International career
- Years: Team / Apps / (Points)
- 1975–1984: France / 59 / (20)
- Correct as of 4 August 2012

= Jean-Pierre Rives =

France international rugby union player (born 1952)

Jean-Pierre Rives (born 31 December 1952) is a French former rugby union player and visual artist.
"A cult figure in France", according to the BBC, he came to epitomise the team's spirit and "ultra-committed, guts-and-glory style of play".
He won 59 caps for France – 34 of them as captain – and was inducted into the International Rugby Hall of Fame.
After retiring from the sport, Rives concentrated entirely on his art.
He is both a painter and a sculptor, and exhibiting regularly at prominent public venues all over the globe. Rives was awarded the Order of the Legion of Honor and the National Order of Merit by the government of France.

==Early life and career==
Jean-Pierre Rives was born on 31 December 1952 in Saint-Simon, a suburb of Toulouse, in the Haute-Garonne, Occitan departement of southwestern France. He grew up with his brother Philippe in the family of Jo and Lydia Rives. Jean-Pierre started drawing and painting in primary school – a passion that would stay with him throughout his whole life. His father was a pilot and an avid tennis player, and he encouraged his son, who excelled in athletics at early age, to pursue tennis, but it was rugby that would become Jean-Pierre Rives' ultimate choice.

==Rugby==
Rives began playing rugby for his hometown club in 1974. Even though he was considered to be too small to play as flanker, standing at 5 ft 10 in (178 cm), he decisively proved the doubters wrong, and it was not long until his unmistakable talent gained attention from the national selectors. Rives made his France debut against England in 1975, at the age of 22, marking the start of an international career that would take him to the very top in terms of both personal and team achievements.
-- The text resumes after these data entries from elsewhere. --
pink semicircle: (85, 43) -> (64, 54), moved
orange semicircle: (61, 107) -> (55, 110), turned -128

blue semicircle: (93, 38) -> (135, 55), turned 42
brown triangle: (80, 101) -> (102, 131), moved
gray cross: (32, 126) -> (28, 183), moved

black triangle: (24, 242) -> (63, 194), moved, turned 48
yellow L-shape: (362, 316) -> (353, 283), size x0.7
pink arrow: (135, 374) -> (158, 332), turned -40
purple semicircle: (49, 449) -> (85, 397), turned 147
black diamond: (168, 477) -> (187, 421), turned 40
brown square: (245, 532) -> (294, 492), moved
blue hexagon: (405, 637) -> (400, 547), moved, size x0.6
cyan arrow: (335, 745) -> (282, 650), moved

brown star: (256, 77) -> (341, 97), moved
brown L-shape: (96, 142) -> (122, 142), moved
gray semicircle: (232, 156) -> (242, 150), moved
Jean-Pierre Rives was instrumental in helping France to the Grand Slam in 1977 and was installed as French captain during the 1978 season. He played for TOEC, Beaumont and Stade Toulousain, then in 1981 left Toulouse to join Racing Club de France. During Rives' rugby career, the essence of his game was to be always close to the ball, in the thick of the action. He was dubbed the Casque d'or (French for "Golden helmet") due to his long and wild blond hair. Roger Couderc, the iconic voice of rugby on French TV of the time, came up with this nickname that stuck with Rives throughout his entire career. It was his hair, along with his bravery, which also brought him the nickname Asterix.
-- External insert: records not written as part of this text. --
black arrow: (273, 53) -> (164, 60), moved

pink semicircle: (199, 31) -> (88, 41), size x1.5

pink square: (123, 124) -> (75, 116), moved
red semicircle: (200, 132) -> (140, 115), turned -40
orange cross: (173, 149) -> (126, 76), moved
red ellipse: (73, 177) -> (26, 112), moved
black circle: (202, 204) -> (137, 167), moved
Rives captained France in 34 games, a world record at the time, and played in the teams which completed the Grand Slam in the (then) Five Nations Championship in 1977 and 1981. Rives also captained the first French side to beat the All Blacks in New Zealand. He also played for a World XV on 9 August 1980 against in Buenos Aires, losing 36–22. Rives would have his career ended by a succession of shoulder injuries in 1984. His final match for France came in that year's Five Nations defeat to Scotland at Murrayfield.

In 2000, a documentary feature film entitled L'Empreinte des champions: Jean-Pierre Rives (The Mark of the Champions: Jean-Pierre Rives) was released and made headlines. The reviews were largely positive, but there were detractors as well. The loudest criticism came from Libération, which found the documentary to be "evocative of a hagiography about a member of the Politburo, released by the Soviet news media". "Altruism, courage, charisma, generosity, moral strength, humility – it's all there," lamented the left leaning French daily.

Jean-Pierre Rives was influential in France's bid to host the 2007 Rugby World Cup, and played a part in the trophy presentation following the tournament's final. One of his sculptures is now a part of the French rugby calendar, after he was asked in 2007 to design the Giuseppe Garibaldi Trophy. The trophy is awarded annually to the winner of the Six Nations match between France and Italy. Also in 2007, Roselyne Bachelot, the French Minister of Health, inaugurated a new Sports Center in Courbevoie, a suburb of Paris. To honor Rives' brilliant achievements, the spacious new 272000 square foot Sports Complex was named Espace Jean-Pierre Rives.

A "legend", according to the BBC, and "a blood-stained hero [who] remains an iconic presence to fans the world over", according to ESPN, Jean-Pierre Rives' fame transcends sport. He has been an inspiration and a role model for fans across generational and cultural lines."I marvel at the emergence of an artist like Jean-Pierre Rives," wrote the prize winning French author Antoine Blondin. Other admirers included architect Jean Nouvel, who admits to not being a sports enthusiast, television personality Maïtena Biraben, who calls him "her idol," and actor Hugh Jackman, who said of him, "I was pretty obsessed with rugby player Jean-Pierre Rives. A small guy on the field, he finished every game with blood on face."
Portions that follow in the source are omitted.